Côté gendarmerie, on attend encore, avant de s’exprimer, une validation officielle de la décision de fermeture de la brigade de Moindou. Mais côté village, on affirme que la gendarmerie ne fonctionne déjà plus qu’à mi-temps et que sa fermeture complète, évoquée depuis plusieurs années, est aujourd’hui imminente.
La gendarmerie l’expliquerait, dit le maire de Moindou Léon-Joseph Peyronnet, par des questions de restrictions budgétaires et de rationalisation du service. Moindou est en effet proche de La Foa, qui reprendrait à son compte les missions de la brigade disparue (sauf Table Unio qui basculerait sur le secteur de Bourail), en maintenant éventuellement sur place une petite présence de gendarmes mobiles.
Des arguments qui ne convainquent pas vraiment les habitants du village, l’un des plus petits de Calédonie avec ses six cents habitants. « Cette mauvaise nouvelle nous laisse dans le plus profond désarroi, écrivait le maire le 22 mai dernier, dans une lettre adressée au Haussaire, également remise en main propre au secrétaire d’État Yves Jégo par le premier adjoint, Jean-Marie Hoveureux. Au-delà du symbole que représente une brigade de gendarmerie dans une petite collectivité comme la nôtre, celui de la présence sécurisante de forces de l’ordre et de la France, c’est vraiment un service de proximité au quotidien qui serait remis en cause, dans le village comme en tribus. »
Certes, explique le maire de Moindou, les communes calédoniennes, et la sienne en particulier, sont « modestes en nombre d’habitants », mais « étendues géographiquement ». Certes, les gendarmes de La Foa ne seront pas loin. « Mais les délais d’intervention ne pourront jamais être les mêmes, plaide Jo Peyronnet, surtout en cas d’accidents et de calamités naturelles comme les cyclones. »
« Comment ne pas craindre une recrudescence des délits, en l’absence sur place de moyens d’intervention ? »

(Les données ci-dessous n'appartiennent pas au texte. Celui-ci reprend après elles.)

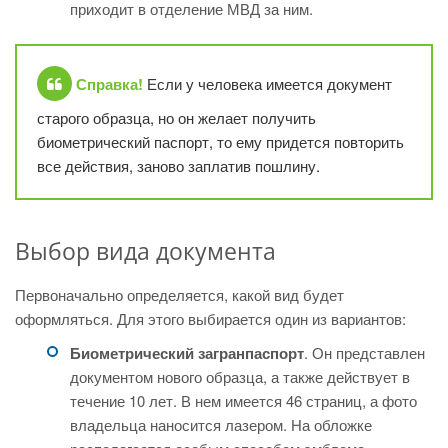
приходит в отделение МВД за ним.
Справка!
Если у человека имеется документ
старого образца, но он желает получить
биометрический паспорт, то ему придется повторить
все действия, заново заплатив пошлину.
Выбор вида документа
Первоначально определяется, какой вид будет
оформляться. Для этого выбирается один из вариантов:
Биометрический загранпаспорт
. Он представлен
документом нового образца, а также действует в
течение 10 лет. В нем имеется 46 страниц, а фото
владельца наносится лазером. На обложке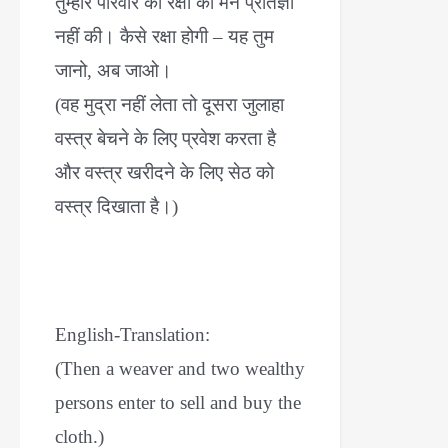
तुम्हारे परिवार की रक्षा की मैंने प्रतिज्ञा
नहीं की। कैसे रक्षा होगी – यह तुम
जानो, अब जाओ।
(वह मुद्रा नहीं लेता तो दूसरा जुलाहा
वस्त्र बेचने के लिए प्रवेश करता है
और वस्त्र खरीदने के लिए सेठ को
वस्त्र दिखाता है।)
English-Translation:
(Then a weaver and two wealthy
persons enter to sell and buy the
cloth.)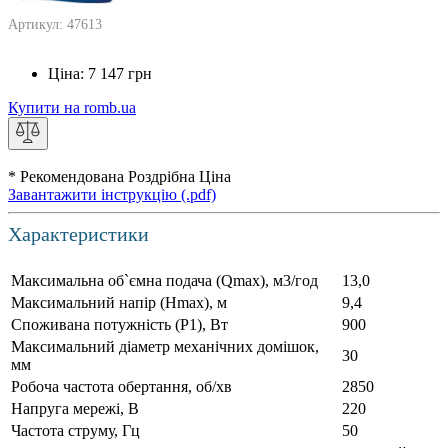
Артикул: 47613
Ціна:
7 147
грн
Купити на romb.ua
* Рекомендована Роздрібна Ціна
Завантажити інструкцію (.pdf)
Характеристики
Максимальна об`ємна подача (Qmax), м3/год
13,0
Максимальний напір (Нmax), м
9,4
Споживана потужність (Р1), Вт
900
Максимальний діаметр механічних домішок,
30
мм
Робоча частота обертання, об/хв
2850
Напруга мережі, В
220
Частота струму, Гц
50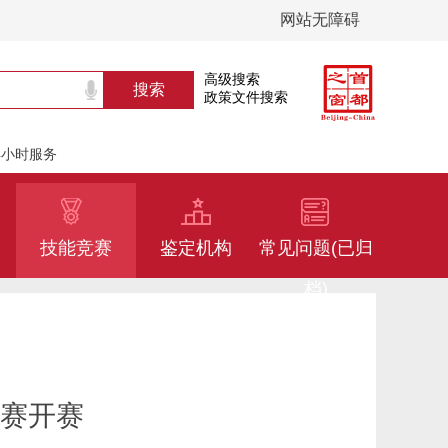
网站无障碍
高级搜索
政策文件搜索
24小时服务
技能竞赛
鉴定机构
常见问题(已归
档)
决赛开赛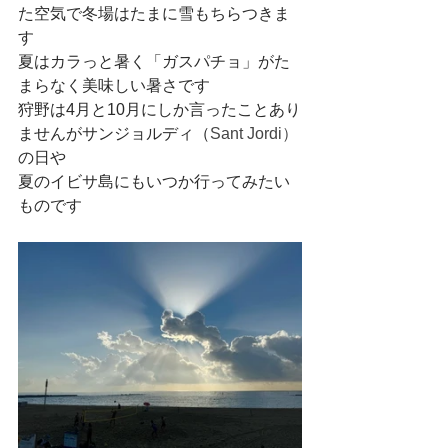
た空気で冬場はたまに雪もちらつきま
す
夏はカラっと暑く「ガスパチョ」がた
まらなく美味しい暑さです
狩野は4月と10月にしか言ったことあり
ませんがサンジョルディ（
Sant Jordi）
の日や
夏のイビサ島にもいつか行ってみたい
ものです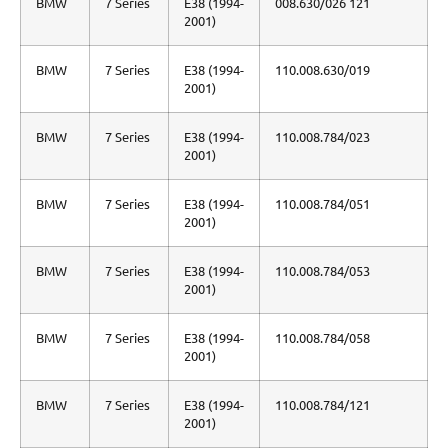
BMW
7 Series
E38 (1994-
008.630/026 121
2001)
BMW
7 Series
E38 (1994-
110.008.630/019
2001)
BMW
7 Series
E38 (1994-
110.008.784/023
2001)
BMW
7 Series
E38 (1994-
110.008.784/051
2001)
BMW
7 Series
E38 (1994-
110.008.784/053
2001)
BMW
7 Series
E38 (1994-
110.008.784/058
2001)
BMW
7 Series
E38 (1994-
110.008.784/121
2001)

Il rappelle à cet égard que, lors des municipales, des électeurs de la tribu de Table Unio n’ont pu voter que grâce à l’intervention de la gendarmerie qui a assuré avec un bateau la traversée d’une rivière en crue.
« Que dire également, questionne le maire, de la prévention de la délinquance, dont les gendarmes ont toujours été des acteurs incontournables, en étroite relation avec la municipalité et les autorités coutumières ? Comment ne pas craindre une recrudescence des délits, en l’absence sur place de moyens d’intervention ? Certains, poursuit Jo Peyronnet, y verront une garantie d’impunité, qu’il s’agisse d’infractions de droit commun ou relatives à la chasse et à la pêche. »
L’an dernier, à Moindou, il a été commis quarante-huit crimes et délits. C’est peu en valeur absolue mais, rapporté au nombre d’habitants, cela donne un ratio de délinquance de 68 pour mille, le deuxième plus élevé de Nouvelle-Calédonie après celui de la capitale, Nouméa (95 pour mille).
Au nom des habitants, le maire avait donc demandé en mai dernier de « différer » la fermeture, « le temps que l’État nous fasse connaître quels moyens il entend déployer pour y remédier et dans quels délais, sans dégradation du service rendu aux usagers ». En juin, c’est tout le conseil municipal qui, à l’unanimité, a émis le vœu « que soit maintenue en l’état actuel de ses effectifs la gendarmerie de Moindou », considérant que cette fermeture « serait de nature à rompre un équilibre établi en termes de bonnes relations avec les différentes communautés, notamment les quatre tribus de la commune, et à causer un grave préjudice à l’ensemble des habitants au plan de la sécurité publique ».
Lettre et vœu n’ont visiblement pas inversé la tendance. La gendarmerie a résilié pour fin septembre le bail d’une villa qu’elle louait à Moindou, les gens du village affirment que le commandant de brigade est sur le départ de manière imminente, et que la fermeture est « pour juillet, août au plus tard ». Ils trouvent bien triste que leur village, fier de posséder avec le Fort Téremba un patrimoine historique de renom, fasse « la collection des postes militaires désaffectés ».